TASK BRIEF →
In the records below, some lines contain the word "service". Copy each of them.

EXTRACTED MATERIAL →
□ □ □ □

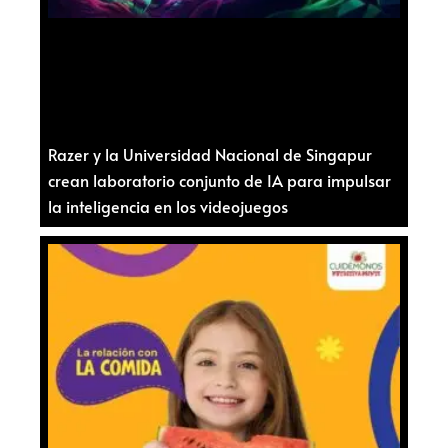
Razer y la Universidad Nacional de Singapur
crean laboratorio conjunto de IA para impulsar
la inteligencia en los videojuegos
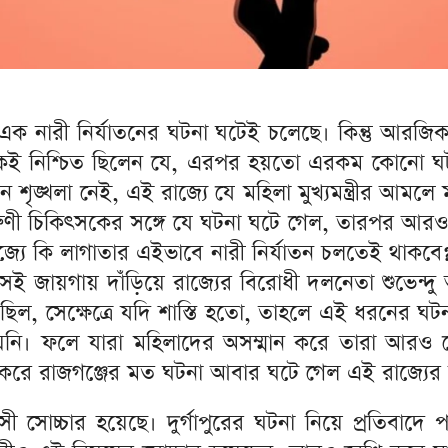
র এক নারী নির্যাতনের ঘটনা ঘটেই চলেছে। কিন্তু আরজ
নেকেই নিশ্চিত ছিলেন যে, এরপর হয়তো এরকম কোনো
 শৃঙ্খলা নেই, এই রাজ্যে যে মহিলা মুখ্যমন্ত্রীর আমল
ণী চিকিৎসকের সঙ্গে যে ঘটনা ঘটে গেল, তারপর আরও ব
াজ্যে কি লাগাতার এইভাবে নারী নির্যাতন চলতেই থাকবে?
েই জায়গায় দাঁড়িয়ে রাজ্যের বিরোধী দলনেতা শুভেন্দ
ছিল, সেক্ষেত্রে যদি শাস্তি হতো, তাহলে এই ধরনের ঘটনা
রা হয়নি। ফলে যারা মহিলাদের অসম্মান করে তারা আরও
 করে রাজগঞ্জের মত ঘটনা আবার ঘটে গেল এই রাজ্যের 
 সোচ্চার হয়েছে। দুর্গাপুরের ঘটনা নিয়ে প্রতিবা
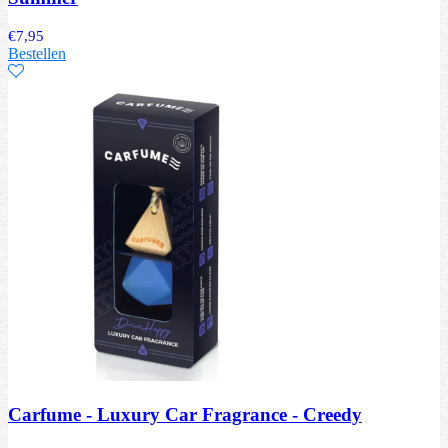
€
7,95
Bestellen
Carfume - Luxury Car Fragrance - Creedy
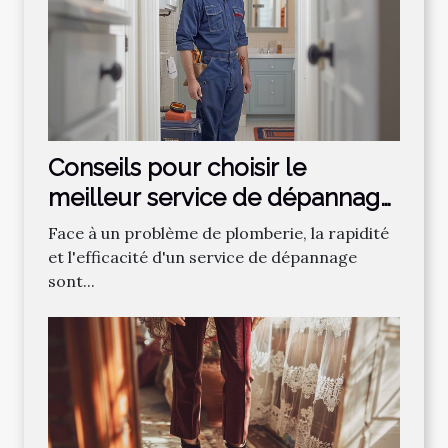
Conseils pour choisir le
meilleur service de dépannage
plomberie
Face à un problème de plomberie, la rapidité
et l'efficacité d'un service de dépannage
sont...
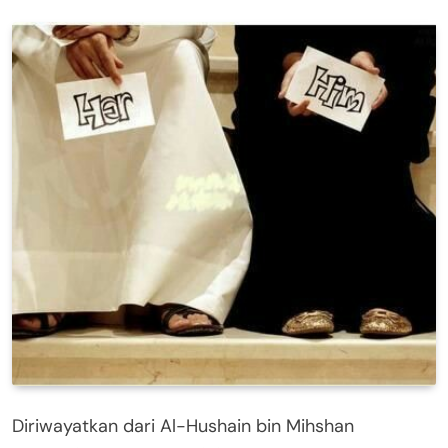
Diriwayatkan dari Al-Hushain bin Mihshan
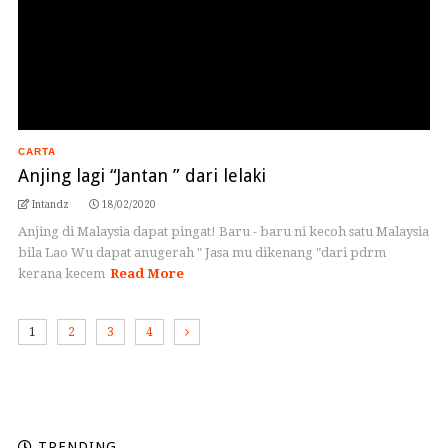
CARTA
Anjing lagi “Jantan ” dari lelaki
Intandz
18/02/2020
Anjing di Malaysia dapat pingat! Baru - baru ni kecoh satu Malaysia
bila Lao Wu dapat anugerah " Jasa mu dikenang "dari pdrm
kerana kecem
Read More
1
2
3
4
TRENDING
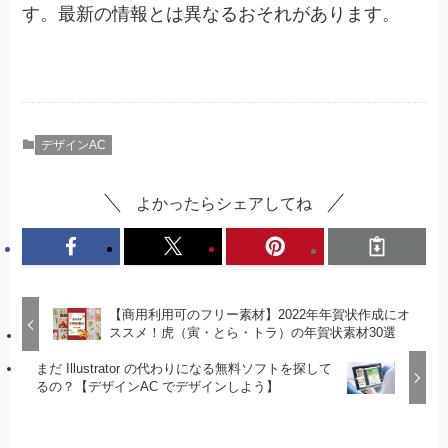
す。最新の情報とは異なるおそれがあります。
デザインAC
よかったらシェアしてね
【商用利用可のフリー素材】2022年年賀状作成にオ
ススメ！虎（寅・とら・トラ）の年賀状素材30選
まだ Illustrator の代わりになる無料ソフトを探して
るの？【デザインAC でデザインしよう】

□ □ □ □

RESPONSE TO THE TASK →
meilleur service de dépannage
et l'efficacité d'un service de dépannage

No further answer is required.